This autumn, Cork Street marks its revival as a global destination for contemporary art and brings an eclectic crowd to neighbouring Bond Street's luxury boutiques, auction houses and world-class hotels. By Lucie Muir
Cork Street's importance as the epicentre of London's art world is steeped in history. Since the first gallery opened in 1925, those on the street have launched the careers of iconic artists including Barbara Hepworth and Henry Moore, while Francis Bacon’s work was first unveiled to the public in a group exhibition held at the Mayor Gallery in 1933. The Nineties and Noughties saw Cork Street upstaged by a clutch of maverick dealers and gallerists, exhibiting work in disused warehouses and factories in the East End. Now though, thanks in part to The Pollen Estate's pioneering Cork Street Galleries initiative and its acquisition of 23,000sqft of additional gallery space in 2018, this celebrated thoroughfare that sits between New Bond Street, Old Burlington Street and the Royal Academy of Arts, is abuzz once more.
This month sees a flurry of new gallery openings with Waddington Custot, originally established on Cork Street in 1958, leading the charge. Housed at no.11, it opens with Lake, a show by the acclaimed British artist Ian Davenport. Running 6 October - 11 November, it features Davenport's largest ever wall-to-floor installation – an evolution of his “puddle” paintings, breaking out of the picture's 2D plane and embracing the randomness of paint pooling and seeping across the floor.
Jacob Twyford, senior director, Waddington Custot, has been working on Cork Street since the Eighties and notes: ‘Back then, there was no doubt that the street was a centre of excellence globally for collectors and curators. But now, after 10 years of redevelopment, the street is full again and the sense that Cork Street is entering a new phase is palpable.’
Twyford adds: ‘Alongside the global luxury brand shops on Bond Street and the internationally renowned tailors on Savile Row, we are playing our part in making Mayfair one of the most exciting destinations for art in the world.’
Alison Jacques also has a new 6,000sqft location at no.22. The art dealer first opened in London on Clifford Street in 2004 before moving to Berners Street in 2007. The Cork Street space represents a significant new chapter as the gallery looks forward to building on its reputation for discovering under-acknowledged artists and providing a platform for artists who are making history.
The gallery's opening show, Infinite Potential, 6 October - 18 November, features artworks by the legendary 88-year-old American-born artist, Sheila Hicks. Highlights include new lianas; vine-like sculptures that tumble down walls like psychedelic waterfalls, and new diaristic minimal works that have been a constant throughout her practice.
Says Jacques: ‘Mayfair is very different from Fitzrovia where the gallery was for 16 years until now. To be in the context of international galleries such as Zwirner and Hauser & Wirth and many more is a privilege; it's a crucial London art hub and it's great to be part of it. The context of Mayfair and all that it presents to our clients coming into town for a few days is perfect. My only worry is racking up a very large bill at Cecconi's and ensuring that I pay my rent on time!’

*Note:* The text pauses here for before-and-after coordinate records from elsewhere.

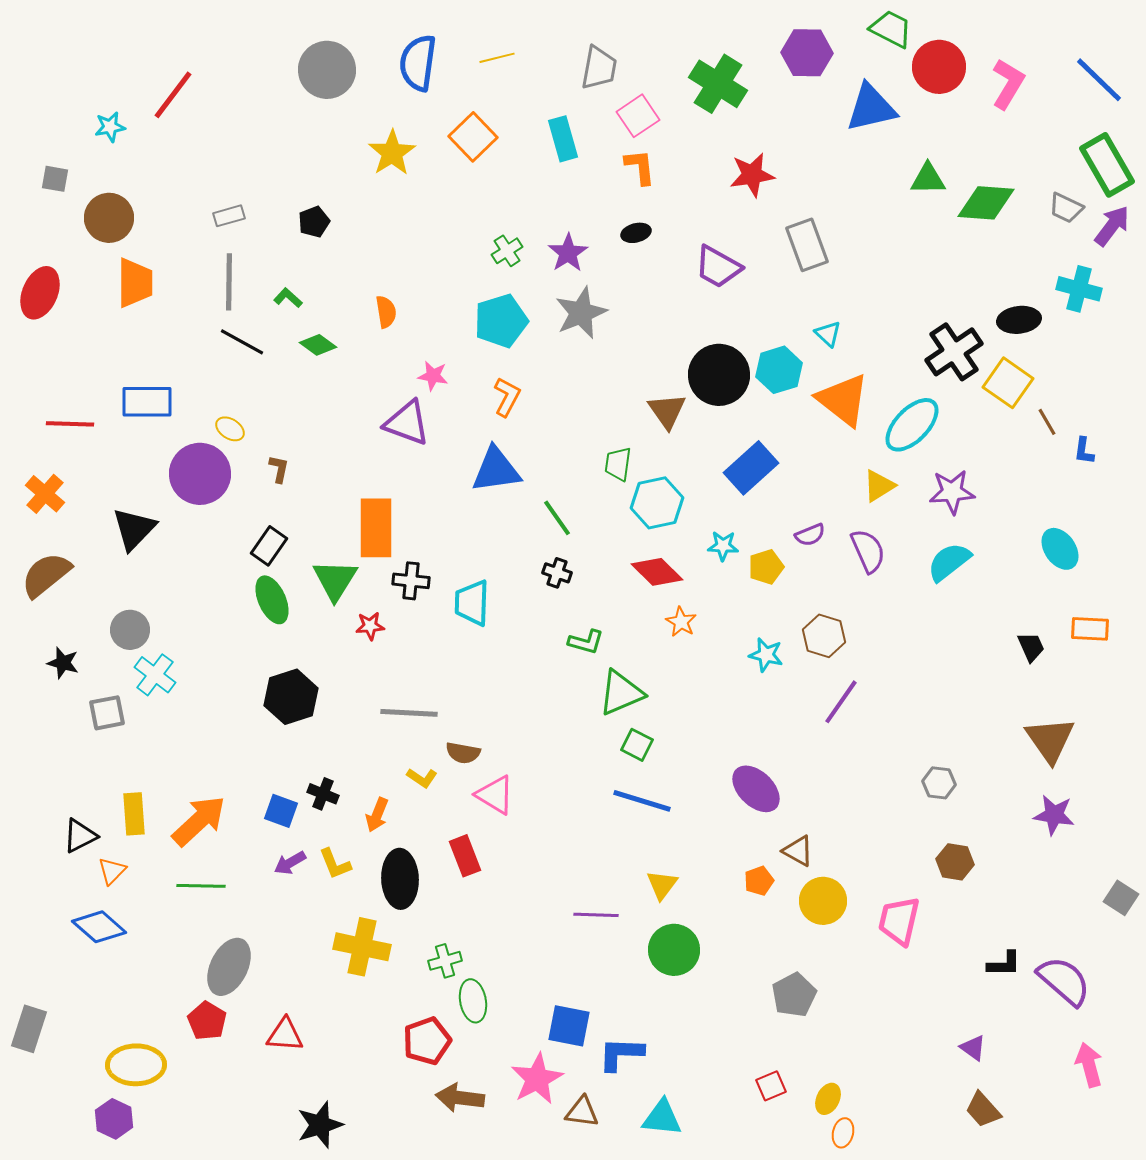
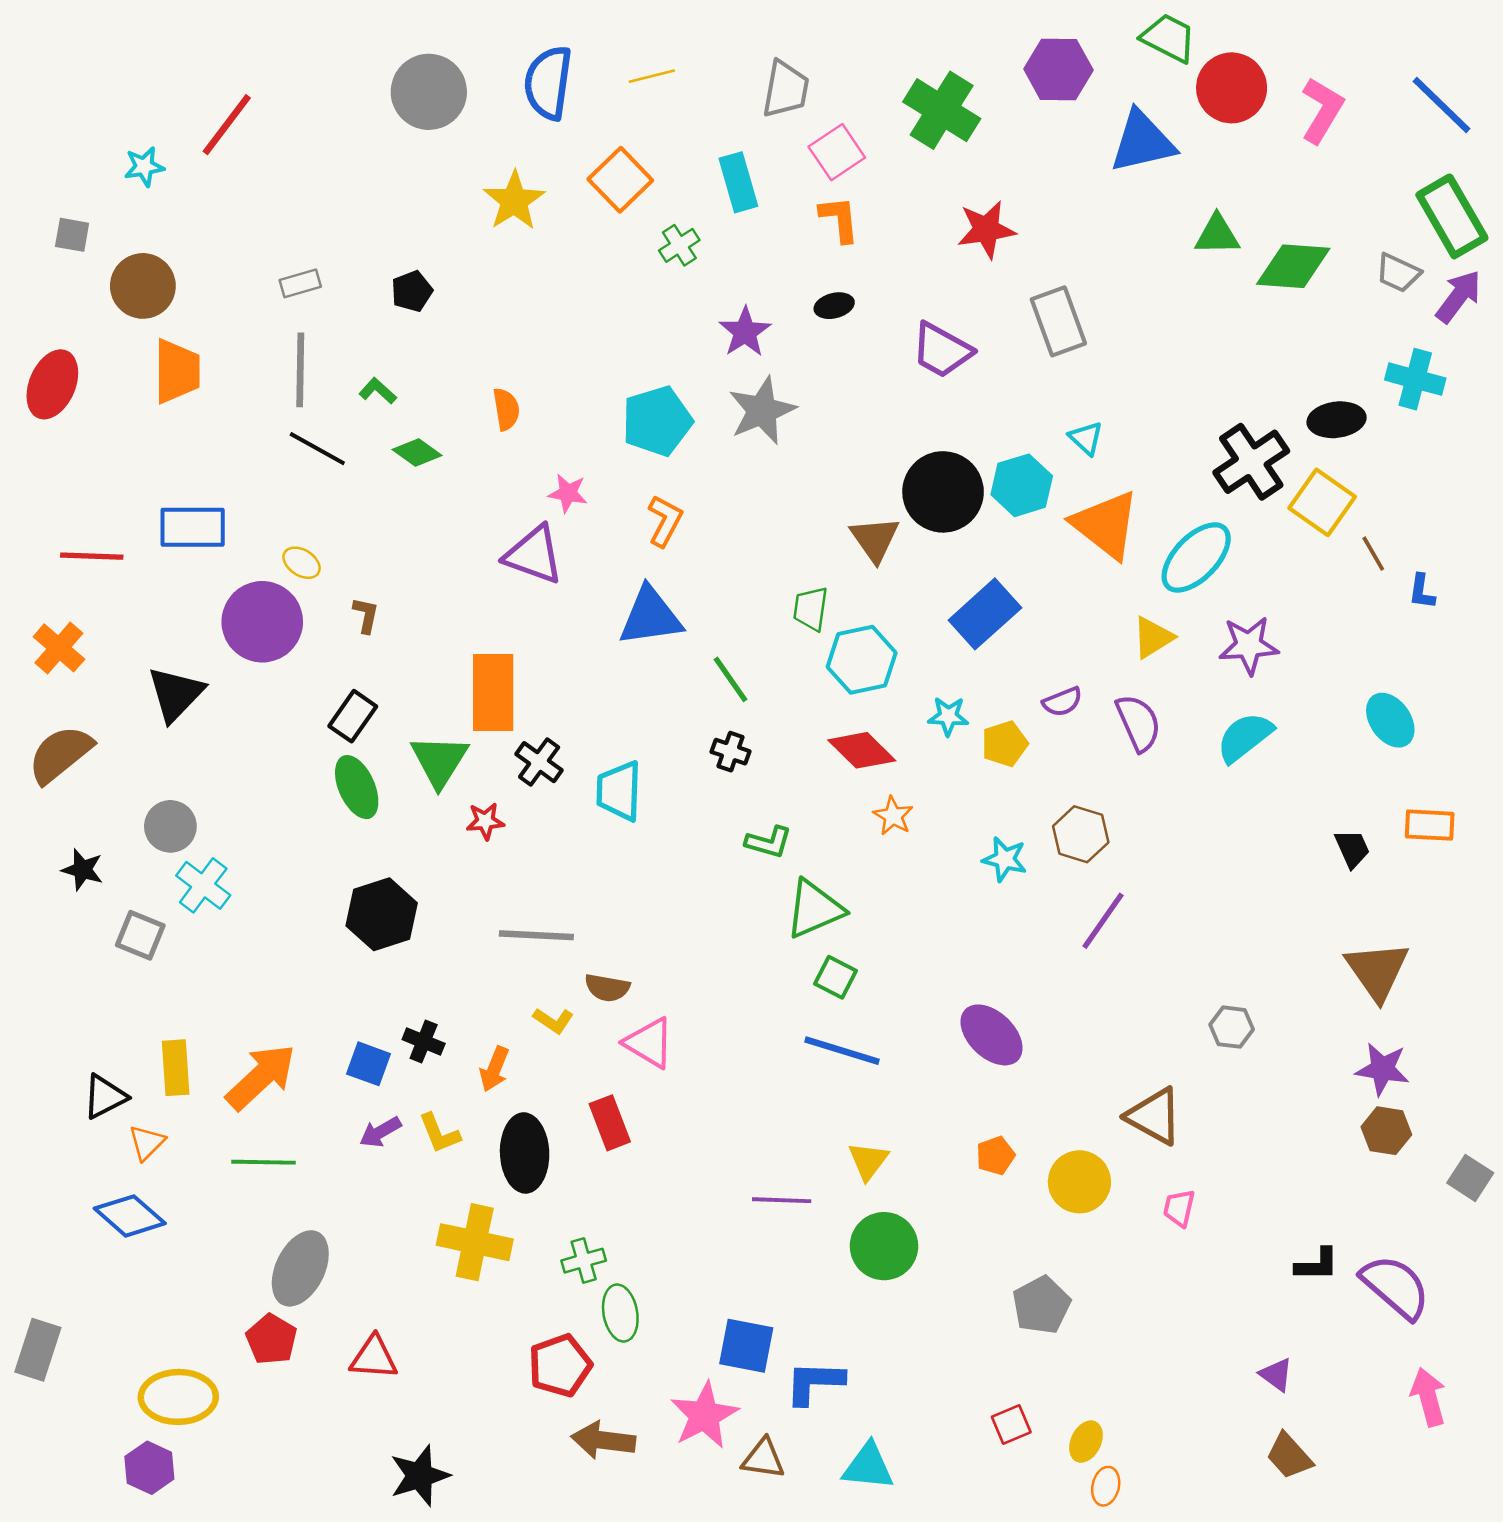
green cross: (507, 251) -> (679, 245), moved
black cross: (411, 581) -> (539, 762), turned 30
gray square: (107, 713) -> (140, 935), turned 33
brown triangle: (798, 851) -> (1154, 1116), moved, size x1.4
brown hexagon: (955, 862) -> (1386, 1131), moved
pink trapezoid: (899, 921) -> (1179, 1208), size x0.6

Speaking of fashionable haunts, why not kickstart your art trail on New Bond Street with an espresso at Ralph's Coffee at Ralph Lauren? Next, head to Claridge's ArtSpace to see Like Paradise, a vibrant new group show curated by Ekow Eshun. Elsewhere, there are plenty of record-breaking auctions to be enjoyed at Sotheby's London and Bonhams. At Gucci's gleaming New Bond Street megastore, you'll discover works by prominent Italian artists on display, while Gucci Cosmos, a travelling archival exhibition designed by British artist Es Devlin, has just opened across town at 180 Studios, The Strand, and runs until 31 December.
Back on Cork Street, Tiwani Contemporary opens a new 800sqft space at no. 24. The gallery is renowned for representing visual artists from Africa and its diaspora since it was founded by Maria Varnava in 2011. Its opening exhibition, Beloved, Take What You Need, by British-Nigerian artist Joy Labinjo, 12 October - 11 November, focuses on everyday Black life, exploring themes of love, relationships and family dynamics.
Finally, after 27 years at its current home on Old Burlington Street, Stephen Friedman Gallery has relocated to 5-6 Cork Street. The new space was once home to the Saatchi Yates gallery, which has since relocated to Bury Street, in nearby St. James's. Meanwhile, for its inaugural show, 6 October -11 November, Friedman's contemporary new space will showcase the work of British-Nigerian artist Yinka Shonibare CBE RA. The exhibition also includes a group presentation of African artists, and artists from the African diaspora, expertly curated by Shonibare.